WHAT YOU HAVE TO DO: Your answer should be the lines of the data below that contain "Done".
**** EXTRACTED DATA
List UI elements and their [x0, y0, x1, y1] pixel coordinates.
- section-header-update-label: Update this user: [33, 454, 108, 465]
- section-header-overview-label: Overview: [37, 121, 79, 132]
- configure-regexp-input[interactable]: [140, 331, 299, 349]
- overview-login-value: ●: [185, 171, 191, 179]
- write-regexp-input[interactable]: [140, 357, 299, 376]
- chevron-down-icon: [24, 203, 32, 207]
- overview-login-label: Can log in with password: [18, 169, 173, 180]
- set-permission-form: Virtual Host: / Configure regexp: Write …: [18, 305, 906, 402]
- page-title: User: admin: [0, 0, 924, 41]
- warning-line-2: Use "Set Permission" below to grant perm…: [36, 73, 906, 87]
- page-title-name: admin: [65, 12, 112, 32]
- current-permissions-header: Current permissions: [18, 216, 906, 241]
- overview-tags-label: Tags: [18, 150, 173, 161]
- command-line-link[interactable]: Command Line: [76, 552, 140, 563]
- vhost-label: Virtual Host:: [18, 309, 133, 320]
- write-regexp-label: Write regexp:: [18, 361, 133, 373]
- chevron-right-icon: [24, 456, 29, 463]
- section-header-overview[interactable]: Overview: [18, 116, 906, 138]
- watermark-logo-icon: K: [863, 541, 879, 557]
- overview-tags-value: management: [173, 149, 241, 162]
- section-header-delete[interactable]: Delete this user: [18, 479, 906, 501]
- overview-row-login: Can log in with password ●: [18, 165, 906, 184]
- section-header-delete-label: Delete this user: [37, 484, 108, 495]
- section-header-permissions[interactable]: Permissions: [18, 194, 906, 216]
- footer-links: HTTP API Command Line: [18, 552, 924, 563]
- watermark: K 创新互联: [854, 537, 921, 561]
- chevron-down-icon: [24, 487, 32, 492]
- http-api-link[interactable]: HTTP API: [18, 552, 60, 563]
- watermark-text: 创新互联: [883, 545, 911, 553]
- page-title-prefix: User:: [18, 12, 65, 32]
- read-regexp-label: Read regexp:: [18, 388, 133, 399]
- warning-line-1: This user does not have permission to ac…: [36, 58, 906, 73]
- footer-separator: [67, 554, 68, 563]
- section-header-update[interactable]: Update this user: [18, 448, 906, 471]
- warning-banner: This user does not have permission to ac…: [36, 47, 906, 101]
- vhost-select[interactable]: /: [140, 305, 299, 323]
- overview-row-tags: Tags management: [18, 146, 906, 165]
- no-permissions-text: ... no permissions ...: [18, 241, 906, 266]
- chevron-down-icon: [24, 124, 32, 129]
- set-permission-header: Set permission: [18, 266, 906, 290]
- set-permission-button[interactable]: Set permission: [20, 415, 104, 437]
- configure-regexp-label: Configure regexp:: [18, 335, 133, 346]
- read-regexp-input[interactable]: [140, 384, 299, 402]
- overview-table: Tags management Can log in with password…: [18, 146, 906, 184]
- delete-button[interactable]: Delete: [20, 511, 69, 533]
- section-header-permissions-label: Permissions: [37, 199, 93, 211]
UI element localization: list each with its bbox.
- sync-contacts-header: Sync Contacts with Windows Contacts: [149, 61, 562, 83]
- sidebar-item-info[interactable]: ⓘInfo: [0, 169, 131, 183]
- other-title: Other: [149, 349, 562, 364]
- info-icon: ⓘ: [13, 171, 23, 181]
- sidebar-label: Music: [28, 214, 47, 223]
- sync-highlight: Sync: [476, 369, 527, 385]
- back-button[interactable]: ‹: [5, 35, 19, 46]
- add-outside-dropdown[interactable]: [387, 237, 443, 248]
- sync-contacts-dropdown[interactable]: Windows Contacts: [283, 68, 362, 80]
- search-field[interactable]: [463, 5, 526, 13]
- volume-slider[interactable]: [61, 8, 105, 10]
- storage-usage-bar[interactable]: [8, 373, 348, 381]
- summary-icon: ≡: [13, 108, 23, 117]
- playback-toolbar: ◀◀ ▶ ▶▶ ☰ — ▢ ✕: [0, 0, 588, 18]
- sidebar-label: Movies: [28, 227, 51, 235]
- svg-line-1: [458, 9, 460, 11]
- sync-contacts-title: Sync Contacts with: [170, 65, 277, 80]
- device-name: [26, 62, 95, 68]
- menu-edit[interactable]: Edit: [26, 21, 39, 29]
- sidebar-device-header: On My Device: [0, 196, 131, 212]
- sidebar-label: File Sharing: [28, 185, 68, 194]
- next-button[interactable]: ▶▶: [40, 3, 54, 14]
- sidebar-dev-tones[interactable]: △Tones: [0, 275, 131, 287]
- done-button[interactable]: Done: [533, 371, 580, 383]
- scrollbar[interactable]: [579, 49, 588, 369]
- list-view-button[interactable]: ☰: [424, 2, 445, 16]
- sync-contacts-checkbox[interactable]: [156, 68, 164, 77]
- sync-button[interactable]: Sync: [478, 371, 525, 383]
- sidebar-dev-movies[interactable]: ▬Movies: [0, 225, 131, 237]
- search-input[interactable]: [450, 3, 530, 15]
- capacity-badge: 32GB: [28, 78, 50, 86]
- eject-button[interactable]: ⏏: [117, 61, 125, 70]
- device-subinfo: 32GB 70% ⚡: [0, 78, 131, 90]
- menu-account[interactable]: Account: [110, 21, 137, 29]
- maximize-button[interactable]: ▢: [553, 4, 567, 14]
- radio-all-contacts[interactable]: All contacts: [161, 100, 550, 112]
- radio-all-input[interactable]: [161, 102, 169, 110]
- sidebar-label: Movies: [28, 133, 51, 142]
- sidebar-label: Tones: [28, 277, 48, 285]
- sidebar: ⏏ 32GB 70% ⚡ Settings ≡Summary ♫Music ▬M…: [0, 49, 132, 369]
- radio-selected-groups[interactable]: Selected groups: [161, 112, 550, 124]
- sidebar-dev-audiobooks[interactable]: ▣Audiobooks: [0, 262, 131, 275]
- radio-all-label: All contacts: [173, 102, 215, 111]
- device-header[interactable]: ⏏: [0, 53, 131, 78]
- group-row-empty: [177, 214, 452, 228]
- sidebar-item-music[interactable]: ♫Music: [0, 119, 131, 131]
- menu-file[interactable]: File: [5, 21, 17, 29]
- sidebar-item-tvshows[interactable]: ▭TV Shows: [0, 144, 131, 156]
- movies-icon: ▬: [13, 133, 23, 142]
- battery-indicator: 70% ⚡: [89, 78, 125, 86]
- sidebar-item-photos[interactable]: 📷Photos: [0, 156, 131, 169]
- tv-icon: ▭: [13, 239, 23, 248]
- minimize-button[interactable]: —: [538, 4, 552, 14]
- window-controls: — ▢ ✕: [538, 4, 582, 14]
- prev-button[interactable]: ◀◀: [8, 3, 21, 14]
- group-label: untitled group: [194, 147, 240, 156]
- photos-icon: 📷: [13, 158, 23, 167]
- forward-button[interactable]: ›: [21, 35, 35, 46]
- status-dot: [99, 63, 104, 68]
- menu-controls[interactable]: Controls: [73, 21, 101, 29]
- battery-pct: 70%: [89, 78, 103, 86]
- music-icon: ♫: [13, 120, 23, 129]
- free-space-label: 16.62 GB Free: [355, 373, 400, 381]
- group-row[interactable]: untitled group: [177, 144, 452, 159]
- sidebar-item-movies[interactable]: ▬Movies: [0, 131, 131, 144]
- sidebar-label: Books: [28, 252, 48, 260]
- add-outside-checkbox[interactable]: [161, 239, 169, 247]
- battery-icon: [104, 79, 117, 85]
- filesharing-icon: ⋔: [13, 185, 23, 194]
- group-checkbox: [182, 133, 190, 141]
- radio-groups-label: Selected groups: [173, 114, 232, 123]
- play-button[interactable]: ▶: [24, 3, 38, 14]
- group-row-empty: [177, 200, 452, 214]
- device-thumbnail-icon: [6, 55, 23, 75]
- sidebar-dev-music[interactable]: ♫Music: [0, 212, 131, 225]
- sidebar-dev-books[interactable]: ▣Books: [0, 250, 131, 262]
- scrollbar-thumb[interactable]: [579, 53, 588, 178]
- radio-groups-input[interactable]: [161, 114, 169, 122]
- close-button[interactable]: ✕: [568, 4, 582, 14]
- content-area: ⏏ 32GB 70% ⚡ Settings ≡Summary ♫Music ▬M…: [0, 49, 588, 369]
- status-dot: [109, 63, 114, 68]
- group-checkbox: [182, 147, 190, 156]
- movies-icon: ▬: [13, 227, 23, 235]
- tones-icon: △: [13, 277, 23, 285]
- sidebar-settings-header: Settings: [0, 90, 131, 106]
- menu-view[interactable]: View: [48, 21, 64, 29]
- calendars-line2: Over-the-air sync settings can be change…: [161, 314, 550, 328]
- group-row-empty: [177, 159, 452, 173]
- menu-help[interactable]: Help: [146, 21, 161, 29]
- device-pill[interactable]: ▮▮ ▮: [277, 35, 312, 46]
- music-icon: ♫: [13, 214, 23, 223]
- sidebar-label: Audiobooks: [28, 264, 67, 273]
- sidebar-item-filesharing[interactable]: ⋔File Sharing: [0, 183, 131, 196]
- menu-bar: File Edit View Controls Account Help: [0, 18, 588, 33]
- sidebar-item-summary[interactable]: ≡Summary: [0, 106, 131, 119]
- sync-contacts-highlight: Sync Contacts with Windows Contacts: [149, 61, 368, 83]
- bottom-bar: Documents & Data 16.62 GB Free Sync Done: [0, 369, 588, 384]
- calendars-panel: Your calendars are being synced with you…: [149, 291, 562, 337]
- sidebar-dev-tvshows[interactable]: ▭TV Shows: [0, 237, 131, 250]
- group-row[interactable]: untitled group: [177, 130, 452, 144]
********
**** EXTRACTED DATA
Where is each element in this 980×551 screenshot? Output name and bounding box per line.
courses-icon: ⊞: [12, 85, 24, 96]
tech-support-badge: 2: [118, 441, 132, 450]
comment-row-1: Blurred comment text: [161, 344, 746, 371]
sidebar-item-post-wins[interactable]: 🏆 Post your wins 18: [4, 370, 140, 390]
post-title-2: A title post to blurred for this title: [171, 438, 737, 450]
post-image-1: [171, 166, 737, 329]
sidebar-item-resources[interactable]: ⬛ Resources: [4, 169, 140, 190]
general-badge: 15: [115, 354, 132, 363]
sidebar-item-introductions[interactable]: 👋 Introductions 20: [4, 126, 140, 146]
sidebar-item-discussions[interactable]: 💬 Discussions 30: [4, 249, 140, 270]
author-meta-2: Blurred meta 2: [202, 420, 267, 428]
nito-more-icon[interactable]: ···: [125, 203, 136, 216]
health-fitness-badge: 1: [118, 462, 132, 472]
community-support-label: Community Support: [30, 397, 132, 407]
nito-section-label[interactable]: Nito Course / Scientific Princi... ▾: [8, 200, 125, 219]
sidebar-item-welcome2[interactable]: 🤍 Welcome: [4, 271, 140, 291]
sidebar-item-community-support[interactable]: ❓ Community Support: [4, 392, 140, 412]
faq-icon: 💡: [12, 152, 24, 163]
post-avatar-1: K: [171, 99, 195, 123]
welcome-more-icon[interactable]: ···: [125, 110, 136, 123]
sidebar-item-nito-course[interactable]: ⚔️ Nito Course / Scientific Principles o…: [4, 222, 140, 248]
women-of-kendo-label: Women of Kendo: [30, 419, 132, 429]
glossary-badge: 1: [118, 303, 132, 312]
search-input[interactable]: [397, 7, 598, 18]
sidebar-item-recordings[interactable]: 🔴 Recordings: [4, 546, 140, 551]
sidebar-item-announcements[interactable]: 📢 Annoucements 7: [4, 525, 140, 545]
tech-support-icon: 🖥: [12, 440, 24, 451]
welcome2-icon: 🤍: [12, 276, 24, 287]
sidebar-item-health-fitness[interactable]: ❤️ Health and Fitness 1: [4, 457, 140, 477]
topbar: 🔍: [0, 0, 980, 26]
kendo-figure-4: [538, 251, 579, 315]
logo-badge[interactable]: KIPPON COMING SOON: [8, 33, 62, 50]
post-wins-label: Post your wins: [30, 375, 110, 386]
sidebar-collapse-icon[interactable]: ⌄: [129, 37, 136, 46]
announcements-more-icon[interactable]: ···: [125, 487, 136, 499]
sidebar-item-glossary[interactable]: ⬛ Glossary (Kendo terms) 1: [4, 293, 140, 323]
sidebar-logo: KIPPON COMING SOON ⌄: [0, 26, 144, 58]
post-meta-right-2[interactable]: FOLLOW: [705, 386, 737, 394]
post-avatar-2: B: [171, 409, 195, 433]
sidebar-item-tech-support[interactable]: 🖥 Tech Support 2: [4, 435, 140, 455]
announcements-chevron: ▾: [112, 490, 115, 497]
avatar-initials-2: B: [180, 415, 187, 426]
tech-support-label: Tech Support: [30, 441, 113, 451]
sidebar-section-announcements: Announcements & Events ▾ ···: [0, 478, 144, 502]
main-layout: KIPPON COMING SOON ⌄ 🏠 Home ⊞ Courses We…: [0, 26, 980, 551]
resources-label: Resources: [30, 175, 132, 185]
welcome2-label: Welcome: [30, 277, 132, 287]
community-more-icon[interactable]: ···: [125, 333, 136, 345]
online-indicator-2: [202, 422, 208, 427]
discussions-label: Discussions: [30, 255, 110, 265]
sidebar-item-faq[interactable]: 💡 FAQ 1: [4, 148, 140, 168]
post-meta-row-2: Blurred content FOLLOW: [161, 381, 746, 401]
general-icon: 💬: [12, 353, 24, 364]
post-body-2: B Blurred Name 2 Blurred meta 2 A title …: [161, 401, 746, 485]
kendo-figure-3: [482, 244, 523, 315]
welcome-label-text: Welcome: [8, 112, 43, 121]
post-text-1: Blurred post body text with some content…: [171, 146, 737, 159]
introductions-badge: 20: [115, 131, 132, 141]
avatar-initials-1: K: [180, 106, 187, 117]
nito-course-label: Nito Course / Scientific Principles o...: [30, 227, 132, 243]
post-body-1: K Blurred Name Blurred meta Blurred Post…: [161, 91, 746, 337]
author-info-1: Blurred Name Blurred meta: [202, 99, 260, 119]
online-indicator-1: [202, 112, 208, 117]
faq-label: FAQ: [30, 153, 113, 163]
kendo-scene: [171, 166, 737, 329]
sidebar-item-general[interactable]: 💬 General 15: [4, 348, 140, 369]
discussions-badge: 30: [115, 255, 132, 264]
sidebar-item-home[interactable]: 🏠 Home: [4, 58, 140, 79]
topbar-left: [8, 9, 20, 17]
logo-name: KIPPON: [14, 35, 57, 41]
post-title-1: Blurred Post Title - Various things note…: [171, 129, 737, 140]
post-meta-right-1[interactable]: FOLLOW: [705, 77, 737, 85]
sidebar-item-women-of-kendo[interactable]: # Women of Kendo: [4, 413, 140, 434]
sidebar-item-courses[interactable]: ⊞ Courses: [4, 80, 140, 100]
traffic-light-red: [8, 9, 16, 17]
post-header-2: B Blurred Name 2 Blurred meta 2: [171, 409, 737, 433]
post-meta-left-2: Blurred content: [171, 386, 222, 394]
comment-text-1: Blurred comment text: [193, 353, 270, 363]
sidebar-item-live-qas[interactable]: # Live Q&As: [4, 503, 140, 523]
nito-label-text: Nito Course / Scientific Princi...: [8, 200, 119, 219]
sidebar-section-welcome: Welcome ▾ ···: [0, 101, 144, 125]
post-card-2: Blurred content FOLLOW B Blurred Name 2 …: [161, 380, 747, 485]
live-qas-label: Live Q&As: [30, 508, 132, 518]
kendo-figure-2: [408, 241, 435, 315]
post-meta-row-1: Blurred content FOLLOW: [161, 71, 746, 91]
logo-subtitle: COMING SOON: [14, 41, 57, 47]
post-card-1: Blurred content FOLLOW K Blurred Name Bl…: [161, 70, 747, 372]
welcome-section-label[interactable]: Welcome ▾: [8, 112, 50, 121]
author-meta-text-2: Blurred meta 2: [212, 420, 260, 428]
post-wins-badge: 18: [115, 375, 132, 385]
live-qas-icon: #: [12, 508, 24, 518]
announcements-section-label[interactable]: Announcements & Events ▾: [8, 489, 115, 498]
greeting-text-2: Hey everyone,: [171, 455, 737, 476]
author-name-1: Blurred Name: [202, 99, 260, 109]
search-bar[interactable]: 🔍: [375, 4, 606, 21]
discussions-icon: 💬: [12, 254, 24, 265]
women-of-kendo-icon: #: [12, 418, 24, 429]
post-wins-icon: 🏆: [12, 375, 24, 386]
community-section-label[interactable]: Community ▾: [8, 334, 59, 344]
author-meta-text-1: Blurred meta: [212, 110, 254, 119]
********
RESPONSE TO THE EXERCISE:
- done-button[interactable]: Done: [533, 371, 580, 383]
- bottom-bar: Documents & Data 16.62 GB Free Sync Done: [0, 369, 588, 384]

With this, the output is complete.